Recent 340B program developments


Prescription drugs

Legal challenge to 340B reimbursement cuts

Legal challenges to the significant Medicare reimbursement cuts for drugs purchased by most hospitals under the 340B program continue. As previously reported, the Centers for Medicare & Medicaid Services (CMS) issued a final rule effective January 1, 2018, cutting 340B-purchased drug reimbursement by nearly 27 percent for DSH hospitals. In response to the cuts, but prior to the rule’s effective date, hospital associations, including the American Hospital Association and the Association of American Medical Colleges, filed a lawsuit challenging the reduction in 340B-purchased drug reimbursement, claiming that CMS exceeded its authority by adjusting payment for drugs under the 340B program. The lawsuit was dismissed on procedural grounds, because the court found the associations and their members had not appropriately alleged or suffered actual harm under the rule. The associations appealed the dismissal and sought a remand to the trial court and a preliminary injunction directing CMS to set the reimbursement rates without the payment reduction and at the level needed to correct the effects of the reduction thus far. The appellate court granted the request for an expedited briefing schedule, and briefs were recently submitted. The court has scheduled oral arguments for May 4, 2018.

Other 340B program news

  • The Health Resources and Services Administration (HRSA) is expected to once again delay the effective date of a final rule on drug ceiling prices and civil monetary penalties for drug manufacturers in the 340B program from its current date of July 1, 2018. The rulemaking efforts began eight years ago, and the final rule has already been delayed several times.

  • The U.S. Senate’s Health, Education, Labor and Pensions Committee held a hearing on March 15, 2018, on the 340B program. Topics discussed included potential improvements to the 340B program, whether hospitals should report 340B income and “where they direct their 340B drug discounts.”

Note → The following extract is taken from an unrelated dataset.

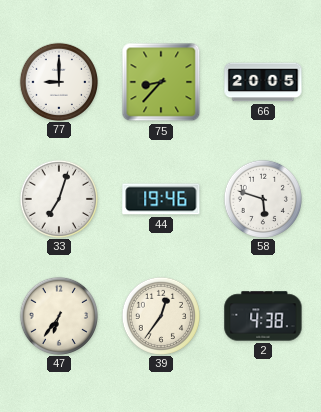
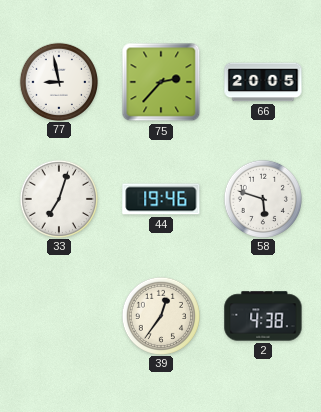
77: 9:00 -> 8:58
75: 8:37 -> 2:37
47: 6:36 -> none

  • Senator Bill Cassidy introduced legislation in January 2018 to alter the 340B program, including a two-year moratorium on certain new 340B hospitals and hospital outpatient departments as well as stricter 340B eligibility criteria for hospital outpatient sites.

  • The last two White House budget requests have included proposed changes to the 340B program.

  • CMS posted new sub-regulatory guidance regarding modifiers for 340B drugs to its website on April 2, 2018.